CÆSAR’S WILL AND FUNERAL

On the next day, Cæsar’s acts were formally confirmed, and among them his will was declared valid, though its provisions were yet unknown. After this, it was difficult to reject the proposal that the dictator should have a public burial. Old senators remembered the riots that attended the funeral of Clodius, and shook their heads. Cassius opposed it. But Brutus, with imprudent magnanimity, decided in favour of allowing it. To seal the reconciliation, Lepidus entertained Brutus at dinner, and Cassius was feasted by Mark Antony.

The will was immediately made public. Cleopatra was still in Rome, and entertained hopes that the boy Cæsarion would be declared the dictator’s heir, for though he had been married thrice there was no one of his lineage surviving. But Cæsar was too much a Roman, and knew the Romans too well, to be guilty of this folly. Young C. Octavius was declared his heir. C. Octavius was the son of his niece Atia, and therefore his grand-nephew. He was born, as we have noted, in the memorable year of Catiline’s conspiracy, and was now in his nineteenth year. From the time that he had assumed the garb of manhood his health had been too delicate for military service. Notwithstanding this, he had ventured to demand the mastership of the horse from his uncle. But he was quietly refused, and sent to take his first lessons in the art of war at Apollonia, where a large and well-equipped army had been assembled.

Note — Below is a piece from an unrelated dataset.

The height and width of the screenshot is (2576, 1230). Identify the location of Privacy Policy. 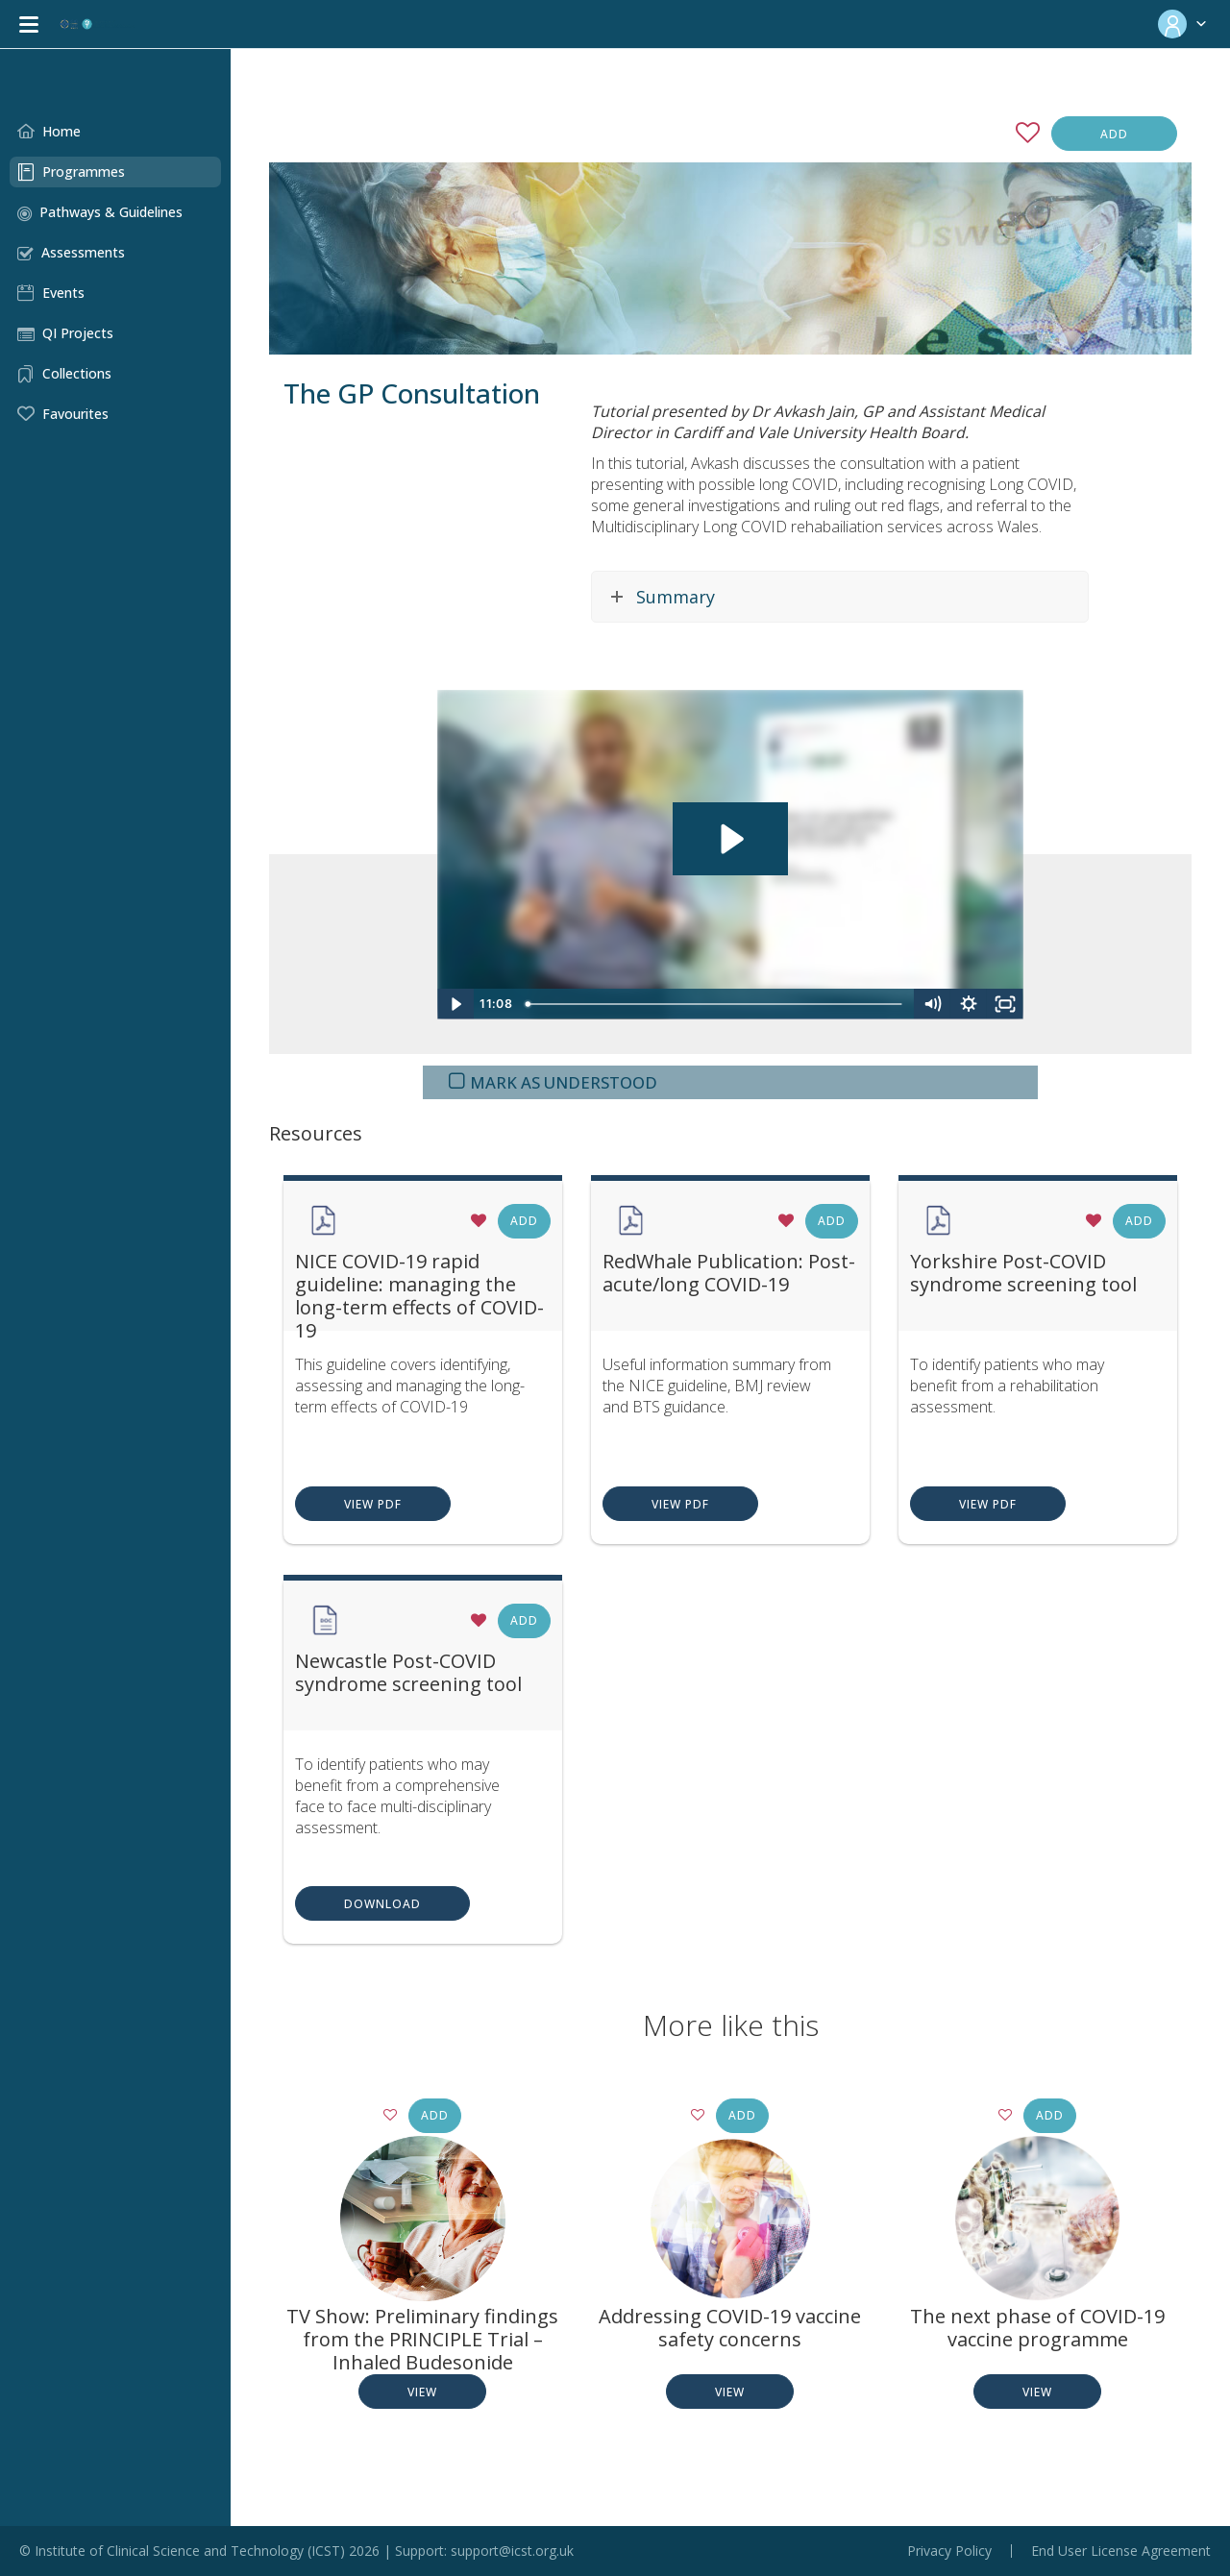
(949, 2551).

SPEECH OF ANTONY OVER CÆSAR’S BODY

Legacies were left to all Cæsar’s supposed friends, among whom were several of those who had assassinated him. His noble gardens beyond the Tiber were devised to the use of the public, and every Roman citizen was to receive a donation of three hundred sesterces (between £2 and £3). The effect of this recital was electric. Devotion to the memory of the dictator and hatred for his murderers at once filled every breast.

Two or three days after this followed the funeral. The body was to be burned and the ashes deposited in the Campus Martius near the tomb of his daughter Julia. But it was first brought into the Forum upon a bier inlaid with ivory and covered with rich tapestries, which was carried by men high in rank and office. There Antony, as consul, rose to pronounce the funeral oration. He ran through the chief acts of Cæsar’s life, recited his will, and then spoke of the death which had rewarded him. To make this more vividly present to the excitable Italians, he displayed a waxen image marked with the three-and-twenty wounds, and produced the very robe which he had worn, all rent and blood-stained. Soul-stirring dirges added to the solemn horror of the scene. But to us the memorable speech which Shakespeare puts into Antony’s mouth will give the liveliest notion of the art used and the impression produced. That impression was instantaneous. The senator friends of the liberators who had attended the ceremony looked on in moody silence. Soon the menacing gestures of the crowd made them look to their safety. They fled; and the multitude insisted on burning the body, as they had burned the body of Clodius, in the sacred precincts of the Forum. Some of the veterans who attended the funeral set fire to the bier; benches and firewood heaped round it soon made a sufficient pile.

From the blazing pyre the crowd rushed, eager for vengeance, to the houses of the conspirators. But all had fled betimes. One poor wretch fell a victim to the fury of the mob—Helvius Cinna, a poet who had devoted his art to the service of the dictator. He was mistaken for L. Cornelius Cinna the prætor, and torn to pieces before the mistake could be explained.[131]